Este paso hacia lo desconocido y lo hasta cierto punto inédito fue el gran objetivo estético —y la gran temeridad artística— de Brisseau, quien obtuvo réditos dramáticos de esta pregunta por el placer (la superficie genérica, de thriller o melodrama erótico, de muchas de sus películas) para mejor y más afiladamente dedicarse al aspecto experimental de su opción por dar nacimiento a una gramática del deseo.
Así, mientras sus protagonistas sufrían elevaciones místicas o trágicos descensos morales, Brisseau se ejercitaba en esa escena primordial (la mujer que se abandona al placer mientras el espectador masculino, impotente, la observa) que apenas ocultaba su condición de metáfora del propio dispositivo fílmico: la película, como el sexo, resulta a fin de cuentas un espectáculo destinado a los ojos de otro, algo efímero, condenado a desaparecer en el aire.
La pregunta por el placer femenino y su representación puso en relación a Brisseau con Bergman, Antonioni o Godard, y se concretó en el esfuerzo por hacer de la escena erótica un espacio de investigación estética que deparara un cortocircuito con respecto al propio discurrir de la película, una fuga que convierte en hegemónica a la mirada –de la cámara, del cineasta, del espectador– como agente fascinado que posibilita una suerte de suspensión temporal donde se siente que algo nuevo puede acontecer. Es esa temporalité du désir de la que hablara Vasse al respecto de los ya famosos travellings hacia delante de Brisseau, la pulsión escópica que se precipita con morosidad hacia el encuentro, posiblemente fatal, con lo que se anhela. Arte del suspense erótico que pone sobre la mesa las bondades y posibilidades expresivas de una enunciación visual libre de las constricciones de la lógica narrativa.
Brisseau, como se sabe, pagó caro este atrevimiento experimental, en especial tras recibir la denuncia por acoso de cuatro actrices (dos de las acusaciones fueron desestimadas) que se prestaron a ensayos eróticos videográficos para su Choses secrètes y luego no entraron en el casting definitivo. Analizado a posteriori, el ruidoso caso no tiene demasiado recorrido, más allá de la culposa negligencia del cineasta, que no se cubría las espaldas con contratos específicos ni con testigos y mantuvo una actitud contestataria frente al tribunal, pero sí reflejó algo significativo de la mentalidad dominante (ahora in crescendo), al permitirse los jueces en su sentencia llegar a dudar de si lo que hacía Brisseau era cine, de si, en definitiva, estas pequeñas películas de bajo presupuesto (la mayor parte del cine de autor de todo el mundo) no serían simples tapaderas para desviados y depravados.
El mismo año de la sentencia inculpatoria el cineasta ya rodaba Les anges exterminateurs (2006), cuya trama encabezaba un cineasta enganchado a las pruebas eróticas con las que prepara su film sobre el placer femenino.
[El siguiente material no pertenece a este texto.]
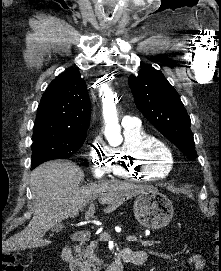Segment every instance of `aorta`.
Here are the masks:
<instances>
[{
	"instance_id": "1",
	"label": "aorta",
	"mask_w": 221,
	"mask_h": 271,
	"mask_svg": "<svg viewBox=\"0 0 221 271\" xmlns=\"http://www.w3.org/2000/svg\"><path fill=\"white\" fill-rule=\"evenodd\" d=\"M106 108H105V119L112 123L113 126L117 129V131L120 130L118 125V119H117V112L116 107L114 104V101L112 99L111 95H108L105 100Z\"/></svg>"
}]
</instances>
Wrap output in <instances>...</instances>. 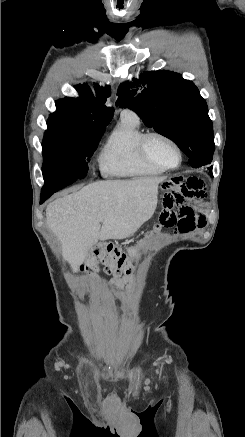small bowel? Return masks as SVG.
<instances>
[{"label":"small bowel","instance_id":"c3829d8e","mask_svg":"<svg viewBox=\"0 0 245 437\" xmlns=\"http://www.w3.org/2000/svg\"><path fill=\"white\" fill-rule=\"evenodd\" d=\"M200 175L195 173L186 182L177 184V191L168 199H164L163 206L160 208L157 222L163 224L164 229H176L180 233H189L195 229H201L206 224L205 204L199 200L204 196L205 187ZM187 203H182L184 199ZM178 208L176 211L174 208ZM175 214V215H173ZM130 277L125 276L119 280H112V284L127 283Z\"/></svg>","mask_w":245,"mask_h":437}]
</instances>
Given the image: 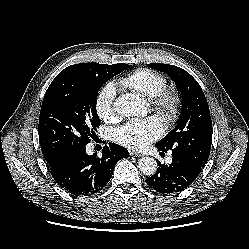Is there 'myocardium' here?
I'll use <instances>...</instances> for the list:
<instances>
[{"instance_id": "obj_1", "label": "myocardium", "mask_w": 249, "mask_h": 249, "mask_svg": "<svg viewBox=\"0 0 249 249\" xmlns=\"http://www.w3.org/2000/svg\"><path fill=\"white\" fill-rule=\"evenodd\" d=\"M150 108L158 113L167 125L174 124L179 116L182 98L179 91L166 86L154 96L148 98Z\"/></svg>"}]
</instances>
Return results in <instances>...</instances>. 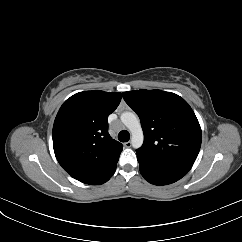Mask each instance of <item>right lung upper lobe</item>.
Returning a JSON list of instances; mask_svg holds the SVG:
<instances>
[{"instance_id":"cb5924a9","label":"right lung upper lobe","mask_w":242,"mask_h":242,"mask_svg":"<svg viewBox=\"0 0 242 242\" xmlns=\"http://www.w3.org/2000/svg\"><path fill=\"white\" fill-rule=\"evenodd\" d=\"M119 92L84 91L68 98L53 125V148L59 164L85 182L120 156L123 145L108 133V115L119 105Z\"/></svg>"}]
</instances>
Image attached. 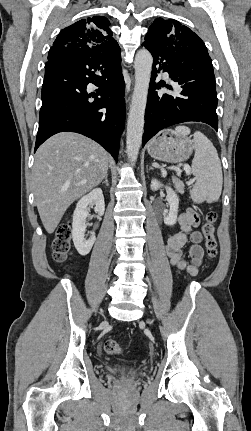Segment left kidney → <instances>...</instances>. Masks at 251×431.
<instances>
[{
  "mask_svg": "<svg viewBox=\"0 0 251 431\" xmlns=\"http://www.w3.org/2000/svg\"><path fill=\"white\" fill-rule=\"evenodd\" d=\"M161 187H163V184H161L156 179H152L151 190L156 191ZM165 189L167 192V200H168V203L170 206V210H169L168 215L164 218V223L167 226H173L176 224V221H177V214H178V208H179V197L173 191V189L171 187L165 186Z\"/></svg>",
  "mask_w": 251,
  "mask_h": 431,
  "instance_id": "left-kidney-1",
  "label": "left kidney"
}]
</instances>
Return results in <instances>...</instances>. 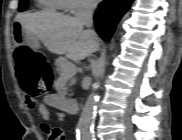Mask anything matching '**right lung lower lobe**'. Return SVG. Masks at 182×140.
<instances>
[{
    "label": "right lung lower lobe",
    "mask_w": 182,
    "mask_h": 140,
    "mask_svg": "<svg viewBox=\"0 0 182 140\" xmlns=\"http://www.w3.org/2000/svg\"><path fill=\"white\" fill-rule=\"evenodd\" d=\"M133 0H106L99 5L94 20L98 34L109 41L116 25L129 9Z\"/></svg>",
    "instance_id": "obj_1"
}]
</instances>
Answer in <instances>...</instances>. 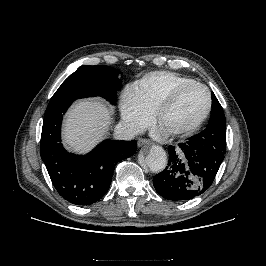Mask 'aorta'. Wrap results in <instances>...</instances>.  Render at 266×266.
Wrapping results in <instances>:
<instances>
[{"label": "aorta", "mask_w": 266, "mask_h": 266, "mask_svg": "<svg viewBox=\"0 0 266 266\" xmlns=\"http://www.w3.org/2000/svg\"><path fill=\"white\" fill-rule=\"evenodd\" d=\"M144 163L153 172L162 171L167 165V154L161 146L153 145L146 155Z\"/></svg>", "instance_id": "aorta-1"}]
</instances>
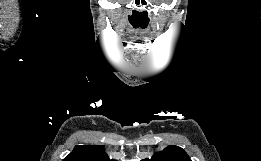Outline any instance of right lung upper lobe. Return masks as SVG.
I'll list each match as a JSON object with an SVG mask.
<instances>
[{"label": "right lung upper lobe", "instance_id": "right-lung-upper-lobe-1", "mask_svg": "<svg viewBox=\"0 0 261 161\" xmlns=\"http://www.w3.org/2000/svg\"><path fill=\"white\" fill-rule=\"evenodd\" d=\"M63 161H115L110 160L98 145H78Z\"/></svg>", "mask_w": 261, "mask_h": 161}]
</instances>
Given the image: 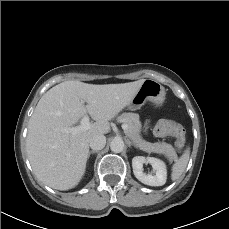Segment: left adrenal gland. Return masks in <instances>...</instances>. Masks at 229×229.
<instances>
[{"label":"left adrenal gland","mask_w":229,"mask_h":229,"mask_svg":"<svg viewBox=\"0 0 229 229\" xmlns=\"http://www.w3.org/2000/svg\"><path fill=\"white\" fill-rule=\"evenodd\" d=\"M134 144L130 141V140H128V146L130 147V146H133ZM135 146V145H134Z\"/></svg>","instance_id":"obj_1"}]
</instances>
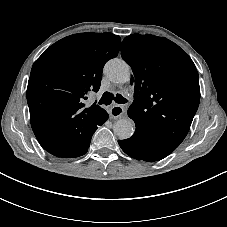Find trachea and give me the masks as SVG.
Listing matches in <instances>:
<instances>
[{
  "label": "trachea",
  "instance_id": "3493384b",
  "mask_svg": "<svg viewBox=\"0 0 227 227\" xmlns=\"http://www.w3.org/2000/svg\"><path fill=\"white\" fill-rule=\"evenodd\" d=\"M115 101L118 104H125L128 102V100L126 98H124L121 94H117L115 97L113 96L112 93L110 92H105L100 101L98 102L99 105H110L112 101Z\"/></svg>",
  "mask_w": 227,
  "mask_h": 227
}]
</instances>
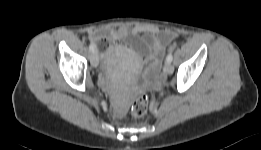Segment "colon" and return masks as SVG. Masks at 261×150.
I'll use <instances>...</instances> for the list:
<instances>
[{
  "label": "colon",
  "instance_id": "obj_1",
  "mask_svg": "<svg viewBox=\"0 0 261 150\" xmlns=\"http://www.w3.org/2000/svg\"><path fill=\"white\" fill-rule=\"evenodd\" d=\"M148 110V96L143 93L139 95L131 106V113L134 117H143L146 115Z\"/></svg>",
  "mask_w": 261,
  "mask_h": 150
}]
</instances>
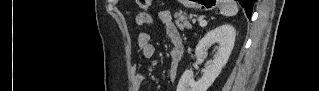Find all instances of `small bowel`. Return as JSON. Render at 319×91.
Here are the masks:
<instances>
[{"instance_id": "small-bowel-1", "label": "small bowel", "mask_w": 319, "mask_h": 91, "mask_svg": "<svg viewBox=\"0 0 319 91\" xmlns=\"http://www.w3.org/2000/svg\"><path fill=\"white\" fill-rule=\"evenodd\" d=\"M158 20L162 23L165 33L171 42V49L169 52L170 63L168 67V76L171 80H175L178 75L179 62L182 59L184 46L182 37L175 26L172 15L169 11H160L157 14ZM140 24H147L151 22L149 15L140 14L138 17ZM138 47L141 54L145 58H152L155 54V46L150 42L149 35L146 33H140L137 38ZM132 81L134 90H142L145 83V76L139 71L138 65H134Z\"/></svg>"}]
</instances>
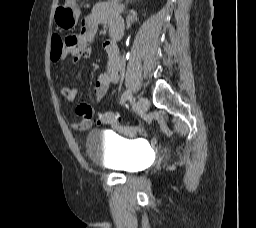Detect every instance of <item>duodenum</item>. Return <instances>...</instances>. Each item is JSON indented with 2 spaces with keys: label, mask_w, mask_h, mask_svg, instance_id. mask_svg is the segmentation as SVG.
<instances>
[{
  "label": "duodenum",
  "mask_w": 256,
  "mask_h": 228,
  "mask_svg": "<svg viewBox=\"0 0 256 228\" xmlns=\"http://www.w3.org/2000/svg\"><path fill=\"white\" fill-rule=\"evenodd\" d=\"M110 34L114 39L116 40L120 39L123 35V26L122 25L113 26L110 30Z\"/></svg>",
  "instance_id": "1"
}]
</instances>
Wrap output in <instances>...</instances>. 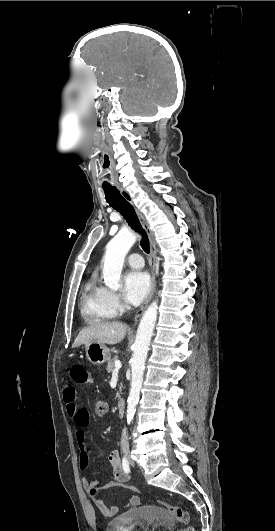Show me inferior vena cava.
I'll use <instances>...</instances> for the list:
<instances>
[{"mask_svg":"<svg viewBox=\"0 0 275 531\" xmlns=\"http://www.w3.org/2000/svg\"><path fill=\"white\" fill-rule=\"evenodd\" d=\"M120 443H121L122 449H128V435H127L126 429H122Z\"/></svg>","mask_w":275,"mask_h":531,"instance_id":"1","label":"inferior vena cava"}]
</instances>
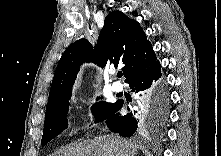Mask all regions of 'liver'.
I'll use <instances>...</instances> for the list:
<instances>
[{
  "mask_svg": "<svg viewBox=\"0 0 221 156\" xmlns=\"http://www.w3.org/2000/svg\"><path fill=\"white\" fill-rule=\"evenodd\" d=\"M137 148L121 137L104 136L71 144L54 156H135Z\"/></svg>",
  "mask_w": 221,
  "mask_h": 156,
  "instance_id": "1",
  "label": "liver"
}]
</instances>
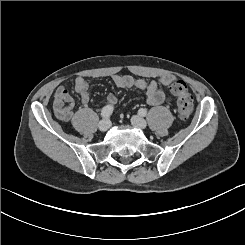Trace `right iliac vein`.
Returning <instances> with one entry per match:
<instances>
[{
  "label": "right iliac vein",
  "instance_id": "obj_1",
  "mask_svg": "<svg viewBox=\"0 0 245 245\" xmlns=\"http://www.w3.org/2000/svg\"><path fill=\"white\" fill-rule=\"evenodd\" d=\"M111 123L108 119H104L102 121H100L98 128L100 131L105 132L106 130L109 129Z\"/></svg>",
  "mask_w": 245,
  "mask_h": 245
}]
</instances>
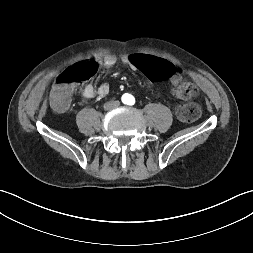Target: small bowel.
I'll return each instance as SVG.
<instances>
[{"label": "small bowel", "instance_id": "c3829d8e", "mask_svg": "<svg viewBox=\"0 0 253 253\" xmlns=\"http://www.w3.org/2000/svg\"><path fill=\"white\" fill-rule=\"evenodd\" d=\"M130 55L131 54H128L122 58L123 63L127 64L134 70H141L139 67L130 62ZM100 60L105 67H112L117 61L116 57L110 53L103 55ZM163 78H169L170 82L176 86L181 82L182 75L180 72L174 69V72L170 76ZM109 91L110 87L107 83H103L98 87H95L93 84H87L82 90V95L87 99L93 98L95 96L104 97L109 93Z\"/></svg>", "mask_w": 253, "mask_h": 253}]
</instances>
Ni venganza, ni respuesta, sólo su manera de aprovechar el impulso de lo ocurrido, incluso si desmoralizante, para seguir desbrozando ese irrepresentable –el goce de la mujer– donde Brisseau tantea las cimas de la sinceridad y las simas del simulacro. El cineasta, como el niño que fue, como tantas de sus desvalidas criaturas de ficción frente a improvisadas pizarras bajo techo o al aire libre, sólo quería seguir aprendiendo. Y para ello siempre resulta necesario tomar riesgos y poner en suspenso las leyes más inamovibles (que luego, con la misma naturalidad, pueden volverse en nuestra contra y aniquilarnos).